Bizarre even by the standards of my other stories, Little Cow is an attempt to emulate a dream via stream-of-conciousness writing. It was also created as an ode to the vaquita, the most endangered ceteacan in the world.
The storm looms over the grassy fields outside my house. I sit in the kitchen, watching with baited breath as elasmobranchs of all shapes and sizes are sent hurling throughout the sky. Sharks collide with trees, windmills, even with some unfortunate tourists caught outside at the storm’s onset. Whales plop onto the ground in explosions of blubber. Seahorses don’t do much of anything because they are so small. There has to be some way to protect myself from the coming onslaught and I run, sideways so as to keep watching the marine life tempest, towards my computer.

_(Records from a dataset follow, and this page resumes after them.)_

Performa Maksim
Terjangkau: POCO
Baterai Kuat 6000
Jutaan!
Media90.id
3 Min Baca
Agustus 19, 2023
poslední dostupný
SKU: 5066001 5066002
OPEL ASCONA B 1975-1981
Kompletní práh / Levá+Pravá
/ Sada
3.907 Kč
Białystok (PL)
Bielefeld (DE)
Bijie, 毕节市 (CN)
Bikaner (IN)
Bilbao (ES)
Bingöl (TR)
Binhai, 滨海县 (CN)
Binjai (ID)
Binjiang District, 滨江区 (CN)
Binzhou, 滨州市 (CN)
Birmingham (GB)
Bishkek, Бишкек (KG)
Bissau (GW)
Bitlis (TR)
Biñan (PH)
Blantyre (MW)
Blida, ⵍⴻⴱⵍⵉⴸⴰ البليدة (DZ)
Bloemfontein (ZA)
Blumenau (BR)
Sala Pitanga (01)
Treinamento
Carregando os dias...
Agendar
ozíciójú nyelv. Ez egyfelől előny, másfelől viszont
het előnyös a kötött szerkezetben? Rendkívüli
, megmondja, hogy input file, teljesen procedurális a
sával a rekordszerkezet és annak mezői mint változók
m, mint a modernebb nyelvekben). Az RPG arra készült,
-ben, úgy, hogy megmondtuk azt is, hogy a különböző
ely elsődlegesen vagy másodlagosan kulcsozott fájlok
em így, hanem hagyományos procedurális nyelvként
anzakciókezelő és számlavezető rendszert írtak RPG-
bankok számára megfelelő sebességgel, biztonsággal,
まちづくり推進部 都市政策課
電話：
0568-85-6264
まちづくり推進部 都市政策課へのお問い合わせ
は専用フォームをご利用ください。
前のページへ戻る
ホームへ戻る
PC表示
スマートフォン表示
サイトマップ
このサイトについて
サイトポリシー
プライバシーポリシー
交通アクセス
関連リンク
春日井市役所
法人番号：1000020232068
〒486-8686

Fortunately for me, the computer has a news update saying that due to how narrow the peninsula my house is located on is, the storm should pass by within minutes and return to the ocean. I look instead to a map of the Local Cluster, our galaxy and its neighbors’ place in the universe and wonder. Are there other planets being ravaged by sea creatures falling from the skies even now? Perhaps on another world it is not marine animals, but land creatures that have been caught up in this storm. Suddenly a vaquita impacts my house, crashing through the wall and landing upon the kitchen table. They are adorable creatures, the smallest cetaceans on Earth. In Spanish, vaquita means “little cow.” While they do not resemble cows, they are little and thus I am satisfied.

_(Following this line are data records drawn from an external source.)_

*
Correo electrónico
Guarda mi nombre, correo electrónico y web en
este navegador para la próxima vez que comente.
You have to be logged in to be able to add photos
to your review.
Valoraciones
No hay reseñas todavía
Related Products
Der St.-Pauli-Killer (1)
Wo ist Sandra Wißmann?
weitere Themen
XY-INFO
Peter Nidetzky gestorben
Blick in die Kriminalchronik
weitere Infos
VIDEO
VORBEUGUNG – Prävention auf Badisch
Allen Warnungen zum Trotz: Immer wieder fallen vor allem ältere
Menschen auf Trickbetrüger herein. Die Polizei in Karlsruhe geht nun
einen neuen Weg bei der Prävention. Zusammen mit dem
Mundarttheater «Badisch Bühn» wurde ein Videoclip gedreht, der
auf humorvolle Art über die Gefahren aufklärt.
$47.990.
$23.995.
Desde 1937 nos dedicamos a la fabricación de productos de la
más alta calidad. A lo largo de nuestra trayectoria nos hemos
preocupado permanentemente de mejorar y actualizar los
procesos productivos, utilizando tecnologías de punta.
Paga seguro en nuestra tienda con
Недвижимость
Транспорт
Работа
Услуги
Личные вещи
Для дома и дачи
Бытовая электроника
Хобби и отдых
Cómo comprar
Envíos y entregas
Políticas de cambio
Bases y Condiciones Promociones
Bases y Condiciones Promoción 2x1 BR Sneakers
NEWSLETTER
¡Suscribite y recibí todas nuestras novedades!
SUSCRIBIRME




It flails about wildly, trying to return to its home waters of the Gulf of California. Poor thing, it must have traveled many thousands of miles in that gale. I do not have time to consider this further, as the hole created by the vaquita has let nurse sharks in. They suckle on the tile floor, hoping to dig up morsels of food that are not and never will be there. Thankfully no other shark species have entered the gap. I would faire far worse with a great white or scalloped hammerhead.

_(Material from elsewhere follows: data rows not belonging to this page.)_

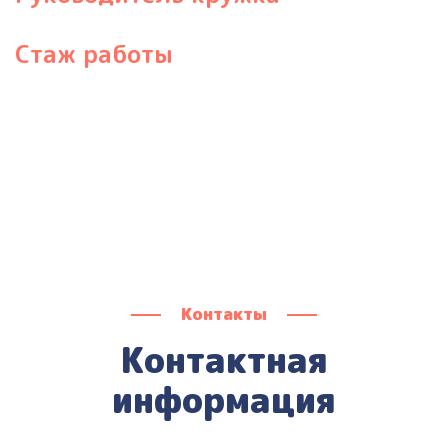
Стаж работы
Контакты
Контактная
информация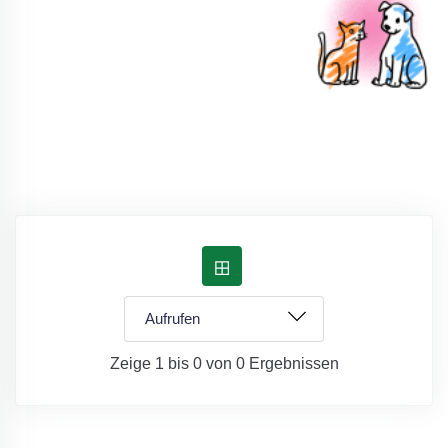
Zeige 1 bis 0 von 0 Ergebnissen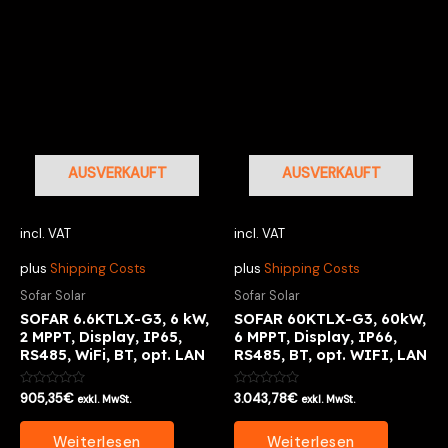
AUSVERKAUFT
AUSVERKAUFT
incl. VAT
incl. VAT
plus
Shipping Costs
plus
Shipping Costs
Sofar Solar
Sofar Solar
SOFAR 6.6KTLX-G3, 6 kW,
SOFAR 60KTLX-G3, 60kW,
2 MPPT, Display, IP65,
6 MPPT, Display, IP66,
RS485, WiFi, BT, opt. LAN
RS485, BT, opt. WIFI, LAN
Bewertet
Bewertet
905,35
€
3.043,78
€
exkl. MwSt.
exkl. MwSt.
mit
mit
0
0
von
von
Weiterlesen
Weiterlesen
5
5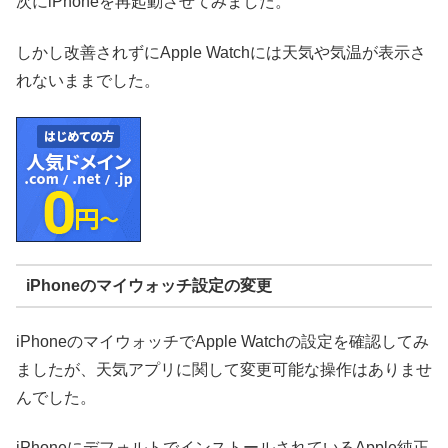
次にiPhoneを再起動させてみました。
しかし改善されずにApple Watchには天気や気温が表示さ
れないままでした。
iPhoneのマイウォッチ設定の変更
iPhoneのマイウォッチでApple Watchの設定を確認してみ
ましたが、天気アプリに関して変更可能な操作はありませ
んでした。
iPhoneにデフォルトでインストールされているApple純正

The vaquita cries its heart-wrenching whale song, it too having sensed the nearby sharks. I run my hand over the smooth rubber of its hide, trying to no avail to calm the vaquita’s woes. A wobbegong crashes through a window in my adjoining living room, much to my and the vaquita’s surprise. Its blowhole quivers in fear, but I at least know the intruding shark is a carpet shark and harmless in its current position on the floor. For now, we are safe.